La géométrie, un don du Nil ?
Dans le Livre XVII de sa Géographie, le Grec Strabon raconte que la géométrie serait née en Égypte des besoins de l’arpentage. Comme les crues du Nil inondaient chaque année les champs, il fallait refaire systématiquement le bornage des terres cultivables et pour cela « recommencer, et toujours et toujours, le mesurage ou arpentage des champs. On veut même que ce soit là l’origine de la géométrie 2. »
La géométrie fille de l’agriculture ? Le problème est commun à l’Égypte, à la Mésopotamie, à l’Inde ou à la Chine antique. L’administration centralisée des activités agricoles exige aussi la mesure des champs pour calculer le montant des impôts ou régler les héritages.
Si la géométrie est fille de l’arpentage, l’arithmétique, elle, serait née du commerce et de la comptabilité. En Mésopotamie, les grands propriétaires comptent leurs bêtes avant de les confier aux bergers. Ils utilisent pour cela un système de jetons en argile, appelés calculi (petits cailloux). Le commerce (du bois, du blé, de l’huile, etc.) exige aussi de calculer prix et proportions, ce qui conduit à mettre au point un système de calcul (en base 60) ; à utiliser des opérations telles qu’addition, soustraction, multiplication ou calcul de racine carrée ; mais aussi à calculer des fractions et effectuer des règles de trois. La connaissance des mathématiques est alors le privilège des castes chargées de la collecte des impôts ou du commerce. En Mésopotamie, en Égypte, en Chine ou en Inde, les premiers écrits mathématiques révèlent tous le même type de problèmes : il y est question de mesures de terrains, de volumes de céréales, de calculs d’impôts. Ainsi sont posées les bases des mathématiques.
Les logiques sociales continuent à peser sur les mathématiques.
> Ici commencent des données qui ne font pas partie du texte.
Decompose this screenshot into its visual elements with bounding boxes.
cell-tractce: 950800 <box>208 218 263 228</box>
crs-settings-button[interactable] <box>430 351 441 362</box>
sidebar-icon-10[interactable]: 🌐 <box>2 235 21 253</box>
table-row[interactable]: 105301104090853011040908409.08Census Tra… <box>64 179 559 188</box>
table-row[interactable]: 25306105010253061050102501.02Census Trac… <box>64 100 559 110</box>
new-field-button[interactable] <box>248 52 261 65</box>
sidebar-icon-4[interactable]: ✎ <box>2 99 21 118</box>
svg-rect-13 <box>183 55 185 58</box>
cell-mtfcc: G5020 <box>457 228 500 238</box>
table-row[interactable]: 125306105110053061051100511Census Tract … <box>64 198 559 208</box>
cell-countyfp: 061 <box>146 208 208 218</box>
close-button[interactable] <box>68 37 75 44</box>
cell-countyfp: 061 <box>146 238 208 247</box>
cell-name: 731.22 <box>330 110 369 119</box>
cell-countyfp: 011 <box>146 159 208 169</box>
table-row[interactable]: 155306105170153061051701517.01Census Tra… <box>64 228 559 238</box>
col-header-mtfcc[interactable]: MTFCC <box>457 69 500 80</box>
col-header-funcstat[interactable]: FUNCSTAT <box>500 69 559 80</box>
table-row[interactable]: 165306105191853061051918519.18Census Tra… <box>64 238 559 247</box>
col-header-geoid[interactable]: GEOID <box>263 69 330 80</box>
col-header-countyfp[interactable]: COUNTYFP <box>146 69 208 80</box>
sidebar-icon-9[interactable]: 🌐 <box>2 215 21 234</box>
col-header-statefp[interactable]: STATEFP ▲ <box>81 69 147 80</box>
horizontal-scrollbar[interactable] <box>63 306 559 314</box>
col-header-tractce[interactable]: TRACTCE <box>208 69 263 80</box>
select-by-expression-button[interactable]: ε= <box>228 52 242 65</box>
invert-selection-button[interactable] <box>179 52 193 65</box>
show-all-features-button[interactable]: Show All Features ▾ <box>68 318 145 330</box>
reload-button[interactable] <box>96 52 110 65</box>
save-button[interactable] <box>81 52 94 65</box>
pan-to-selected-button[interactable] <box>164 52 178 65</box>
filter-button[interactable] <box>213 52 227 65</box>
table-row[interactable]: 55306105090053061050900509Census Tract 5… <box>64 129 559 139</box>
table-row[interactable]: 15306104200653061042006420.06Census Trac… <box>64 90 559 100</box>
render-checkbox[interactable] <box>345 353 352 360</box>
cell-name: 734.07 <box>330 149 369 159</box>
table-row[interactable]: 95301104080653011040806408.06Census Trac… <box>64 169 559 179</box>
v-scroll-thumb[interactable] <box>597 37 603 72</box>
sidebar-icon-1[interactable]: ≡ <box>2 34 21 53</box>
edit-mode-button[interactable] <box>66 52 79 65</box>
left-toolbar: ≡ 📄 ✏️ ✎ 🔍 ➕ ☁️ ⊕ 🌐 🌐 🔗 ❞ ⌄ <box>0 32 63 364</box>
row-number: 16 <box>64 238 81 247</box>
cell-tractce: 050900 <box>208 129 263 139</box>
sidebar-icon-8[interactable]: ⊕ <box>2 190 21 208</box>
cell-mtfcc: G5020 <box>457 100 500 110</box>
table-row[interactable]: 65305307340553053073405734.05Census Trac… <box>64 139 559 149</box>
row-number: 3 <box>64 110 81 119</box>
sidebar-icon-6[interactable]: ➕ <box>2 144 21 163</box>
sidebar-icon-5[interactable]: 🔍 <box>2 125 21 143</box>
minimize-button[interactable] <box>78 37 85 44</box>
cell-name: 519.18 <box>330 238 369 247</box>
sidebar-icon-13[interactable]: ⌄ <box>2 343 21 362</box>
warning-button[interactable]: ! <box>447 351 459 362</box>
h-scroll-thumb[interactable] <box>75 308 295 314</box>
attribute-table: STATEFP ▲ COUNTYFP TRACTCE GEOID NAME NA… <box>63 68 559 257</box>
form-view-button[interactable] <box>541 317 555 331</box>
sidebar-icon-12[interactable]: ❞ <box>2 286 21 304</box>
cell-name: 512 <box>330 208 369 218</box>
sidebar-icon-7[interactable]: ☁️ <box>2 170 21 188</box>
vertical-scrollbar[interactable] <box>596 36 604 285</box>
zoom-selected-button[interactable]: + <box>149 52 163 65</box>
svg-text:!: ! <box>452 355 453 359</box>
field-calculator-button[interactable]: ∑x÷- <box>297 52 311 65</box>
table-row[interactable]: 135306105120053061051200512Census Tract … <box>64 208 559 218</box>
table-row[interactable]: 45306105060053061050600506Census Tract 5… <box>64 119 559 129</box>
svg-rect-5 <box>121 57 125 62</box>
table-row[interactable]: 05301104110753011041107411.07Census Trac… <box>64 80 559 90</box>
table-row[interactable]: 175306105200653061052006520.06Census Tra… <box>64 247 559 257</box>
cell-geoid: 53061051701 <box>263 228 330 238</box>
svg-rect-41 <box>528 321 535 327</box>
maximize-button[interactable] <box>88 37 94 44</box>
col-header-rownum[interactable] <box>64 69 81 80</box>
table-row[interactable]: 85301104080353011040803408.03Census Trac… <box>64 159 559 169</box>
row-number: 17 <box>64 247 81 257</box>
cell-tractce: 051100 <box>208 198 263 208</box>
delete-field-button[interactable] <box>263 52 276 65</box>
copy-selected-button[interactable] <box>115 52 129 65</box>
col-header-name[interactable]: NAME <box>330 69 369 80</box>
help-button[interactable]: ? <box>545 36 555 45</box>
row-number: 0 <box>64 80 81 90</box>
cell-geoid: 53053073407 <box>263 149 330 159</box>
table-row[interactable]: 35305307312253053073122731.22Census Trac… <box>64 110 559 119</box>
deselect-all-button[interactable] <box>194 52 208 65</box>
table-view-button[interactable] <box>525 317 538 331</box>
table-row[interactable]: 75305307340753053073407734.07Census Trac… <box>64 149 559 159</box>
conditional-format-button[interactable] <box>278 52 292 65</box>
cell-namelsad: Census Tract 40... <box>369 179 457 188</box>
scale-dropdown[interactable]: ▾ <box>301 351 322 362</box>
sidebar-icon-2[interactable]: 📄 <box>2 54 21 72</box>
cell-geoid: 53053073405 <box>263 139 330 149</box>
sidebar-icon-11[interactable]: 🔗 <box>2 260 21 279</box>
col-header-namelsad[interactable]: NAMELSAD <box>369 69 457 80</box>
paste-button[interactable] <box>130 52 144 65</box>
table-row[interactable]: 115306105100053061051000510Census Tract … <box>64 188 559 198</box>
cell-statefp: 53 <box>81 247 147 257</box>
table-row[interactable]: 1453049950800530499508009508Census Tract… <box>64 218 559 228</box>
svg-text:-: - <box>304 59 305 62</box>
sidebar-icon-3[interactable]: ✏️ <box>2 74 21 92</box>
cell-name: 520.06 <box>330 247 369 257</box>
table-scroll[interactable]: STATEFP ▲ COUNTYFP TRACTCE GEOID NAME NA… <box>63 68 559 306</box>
L’étude des coniques par exemple – domaine de prédilection de la géométrie grecque – s’est développée en lien avec l’architecture des monuments, aux piliers coniques. L’algèbre se déploie en terre d’Islam, dans un monde de marchands. Et c’est encore le commerce qui stimule l’arrivée de l’algèbre en Italie au Moyen Âge. Le calcul des probabilités, lui, naît au 17e siècle en lien avec les jeux de hasard, déjà très prisés à l’époque de Pascal 3. La statistique s’est déployée au 19e siècle avec les grandes enquêtes sur les populations. Aujourd’hui encore, le big data (gestion des données numériques) est une source de nouveaux questionnements pour la création mathématique 4.